## Data items
# # # #
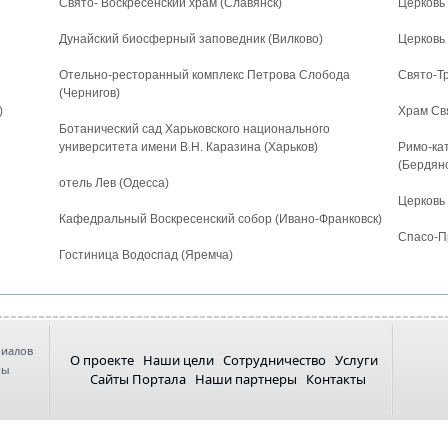
Свято- Воскресенский храм (Славянск)
Церковь
Дунайский биосферный заповедник (Вилково)
Церковь
Отельно-ресторанный комплекс Петрова Слобода
Свято-Т
(Чернигов)
)
Храм Св
Ботанический сад Харьковского национального
университета имени В.Н. Каразина (Харьков)
Римо-ка
(Бердянс
отель Лев (Одесса)
Церковь 
Кафедральный Воскресенский собор (Ивано-Франковск)
Спасо-П
Гостиница Водоспад (Яремча)
риалов
О проекте
Наши цели
Сотрудничество
Услуги
ны
Сайты Портала
Наши партнеры
Контакты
# # # #
## Task to complete
Reproduce every line above as written, skipping pictures.

## Written reply
Свято- Воскресенский храм (Славянск)
Церковь
Дунайский биосферный заповедник (Вилково)
Церковь
Отельно-ресторанный комплекс Петрова Слобода
Свято-Т
(Чернигов)
)
Храм Св
Ботанический сад Харьковского национального
университета имени В.Н. Каразина (Харьков)
Римо-ка
(Бердянс
отель Лев (Одесса)
Церковь 
Кафедральный Воскресенский собор (Ивано-Франковск)
Спасо-П
Гостиница Водоспад (Яремча)
риалов
О проекте
Наши цели
Сотрудничество
Услуги
ны
Сайты Портала
Наши партнеры
Контакты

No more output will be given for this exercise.